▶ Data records

────

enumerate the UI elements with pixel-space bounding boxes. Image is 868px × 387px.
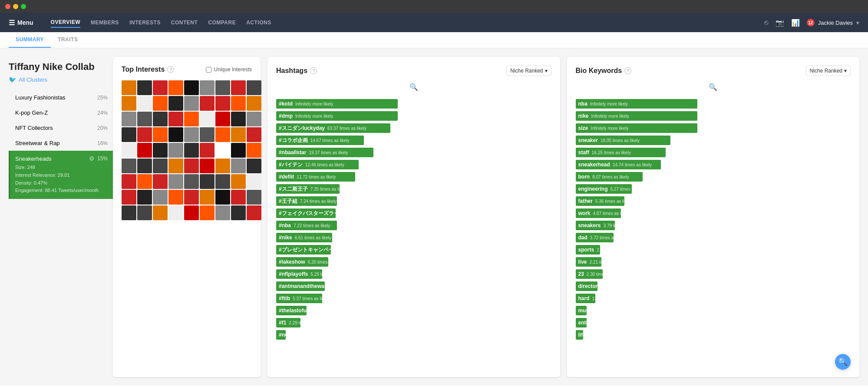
unique-interests-input[interactable] <box>206 67 211 73</box>
floating-search-button[interactable]: 🔍 <box>835 354 851 370</box>
camera-icon[interactable]: 📷 <box>776 19 784 27</box>
interest-cell <box>168 127 183 142</box>
close-button[interactable] <box>5 4 10 9</box>
interest-cell <box>200 190 215 205</box>
bar-content: hard 1.66 times as likely <box>576 295 632 301</box>
bio-likelihood: 1.66 times as likely <box>592 296 629 301</box>
minimize-button[interactable] <box>13 4 18 9</box>
interest-cell <box>168 112 183 126</box>
hashtags-help-icon[interactable]: ? <box>310 67 317 74</box>
cluster-name: Luxury Fashionistas <box>15 94 66 101</box>
chart-icon[interactable]: 📊 <box>791 19 800 27</box>
hashtags-bar-list: #kotd Infinitely more likely #dmp Infini… <box>276 99 551 341</box>
hashtag-bar-row: #nbaallstar 19.37 times as likely <box>276 148 551 157</box>
interest-cell <box>215 80 230 95</box>
bar-content: #nbaallstar 19.37 times as likely <box>276 149 350 155</box>
cluster-item-kpop[interactable]: K-pop Gen-Z 24% <box>9 105 113 120</box>
interest-cell <box>200 205 215 220</box>
hashtag-bar-row: #lakeshow 6.20 times as likely <box>276 257 551 267</box>
bar-content: #nba 7.22 times as likely <box>276 222 333 228</box>
tab-summary[interactable]: SUMMARY <box>9 32 51 48</box>
hashtags-dropdown[interactable]: Niche Ranked ▾ <box>506 66 551 76</box>
cluster-pct: 20% <box>97 125 108 131</box>
unique-interests-checkbox[interactable]: Unique Interests <box>206 66 252 73</box>
cluster-selector[interactable]: 🐦 All Clusters <box>9 76 113 83</box>
interest-cell <box>137 127 152 142</box>
hashtag-label: #nba <box>279 222 291 228</box>
bio-keyword-label: director <box>578 283 598 289</box>
interest-cell <box>184 127 199 142</box>
interest-cell <box>215 190 230 205</box>
interest-cell <box>200 174 215 189</box>
interest-cell <box>231 159 246 173</box>
notification-badge: 12 <box>807 19 815 26</box>
cluster-name: K-pop Gen-Z <box>15 109 48 116</box>
interest-cell <box>200 159 215 173</box>
bio-likelihood: Infinitely more likely <box>590 102 628 106</box>
bio-likelihood: 2.21 times as likely <box>590 260 626 265</box>
hashtags-search-icon[interactable]: 🔍 <box>409 83 418 91</box>
nav-content[interactable]: CONTENT <box>171 18 198 27</box>
nav-overview[interactable]: OVERVIEW <box>51 17 80 28</box>
bio-bar-row: director 1.89 times as likely <box>576 281 851 291</box>
bio-bar-row: live 2.21 times as likely <box>576 257 851 267</box>
bio-search-row: 🔍 <box>576 83 851 95</box>
interest-cell <box>168 80 183 95</box>
bio-bar-row: size Infinitely more likely <box>576 123 851 133</box>
bar-content: #王子組 7.24 times as likely <box>276 198 339 205</box>
cluster-item-streetwear[interactable]: Streetwear & Rap 16% <box>9 136 113 151</box>
hashtag-likelihood: Infinitely more likely <box>295 102 333 106</box>
cluster-item-sneakerheads[interactable]: Sneakerheads ⚙ 15% Size: 248 Interest Re… <box>9 151 113 198</box>
nav-members[interactable]: MEMBERS <box>91 18 119 27</box>
interest-cell <box>184 159 199 173</box>
bio-keyword-label: live <box>578 259 587 265</box>
bio-help-icon[interactable]: ? <box>624 67 631 74</box>
nav-compare[interactable]: COMPARE <box>208 18 236 27</box>
bio-search-icon[interactable]: 🔍 <box>709 83 717 91</box>
hashtags-panel: Hashtags ? Niche Ranked ▾ 🔍 #kotd <box>267 57 560 377</box>
interest-cell <box>215 96 230 111</box>
bio-dropdown[interactable]: Niche Ranked ▾ <box>806 66 851 76</box>
interest-cell <box>215 112 230 126</box>
hashtag-likelihood: 14.67 times as likely <box>310 138 350 143</box>
menu-button[interactable]: ☰ Menu <box>9 19 33 27</box>
user-dropdown-icon[interactable]: ▾ <box>856 20 859 26</box>
hashtag-likelihood: 0.63 times as likely <box>318 333 354 337</box>
nav-actions[interactable]: ACTIONS <box>246 18 271 27</box>
hashtag-bar-row: #thelastofus 2.66 times as likely <box>276 306 551 315</box>
interest-cell <box>168 159 183 173</box>
bio-bar-list: nba Infinitely more likely nike Infinite… <box>576 99 851 341</box>
interest-cell <box>247 96 261 111</box>
interest-cell <box>200 80 215 95</box>
share-icon[interactable]: ⎋ <box>764 19 769 26</box>
bar-content: enthusiast 0.87 times as likely <box>576 320 647 326</box>
bio-bar-row: sneaker 18.05 times as likely <box>576 136 851 145</box>
bio-keyword-label: sneakerhead <box>578 162 610 168</box>
cluster-item-nft[interactable]: NFT Collectors 20% <box>9 120 113 136</box>
settings-icon[interactable]: ⚙ <box>89 155 95 162</box>
nav-interests[interactable]: INTERESTS <box>129 18 161 27</box>
tab-traits[interactable]: TRAITS <box>51 32 85 48</box>
cluster-item-luxury[interactable]: Luxury Fashionistas 25% <box>9 90 113 105</box>
user-name[interactable]: Jackie Davies <box>818 20 853 26</box>
cluster-name: Streetwear & Rap <box>15 140 60 146</box>
maximize-button[interactable] <box>21 4 26 9</box>
interest-cell <box>247 80 261 95</box>
hashtag-bar-row: #kotd Infinitely more likely <box>276 99 551 109</box>
cluster-pct: 24% <box>97 110 108 116</box>
interest-cell <box>231 143 246 158</box>
bio-bar-row: staff 16.25 times as likely <box>576 148 851 157</box>
bio-likelihood: 3.72 times as likely <box>590 235 627 240</box>
interest-cell <box>137 190 152 205</box>
interests-help-icon[interactable]: ? <box>167 66 174 73</box>
bio-keyword-label: engineering <box>578 186 608 192</box>
hashtag-label: #nbaallstar <box>279 149 306 155</box>
bio-bar-row: born 8.07 times as likely <box>576 172 851 182</box>
hashtag-likelihood: 7.13 times as likely <box>352 211 389 216</box>
interest-cell <box>168 205 183 220</box>
bar-content: 23 2.30 times as likely <box>576 271 626 277</box>
bio-panel-header: Bio Keywords ? Niche Ranked ▾ <box>576 66 851 76</box>
hashtag-likelihood: 7.24 times as likely <box>300 199 337 204</box>
bio-bar-row: dad 3.72 times as likely <box>576 233 851 242</box>
interest-cell <box>122 159 136 173</box>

────

▶ WHAT YOU NEED TO DO
Where does "panel" occur in the data? Copy each line that has it.

▶ WRITTEN RESPONSE
hashtags-panel: Hashtags ? Niche Ranked ▾ 🔍 #kotd <box>267 57 560 377</box>
bio-panel-header: Bio Keywords ? Niche Ranked ▾ <box>576 66 851 76</box>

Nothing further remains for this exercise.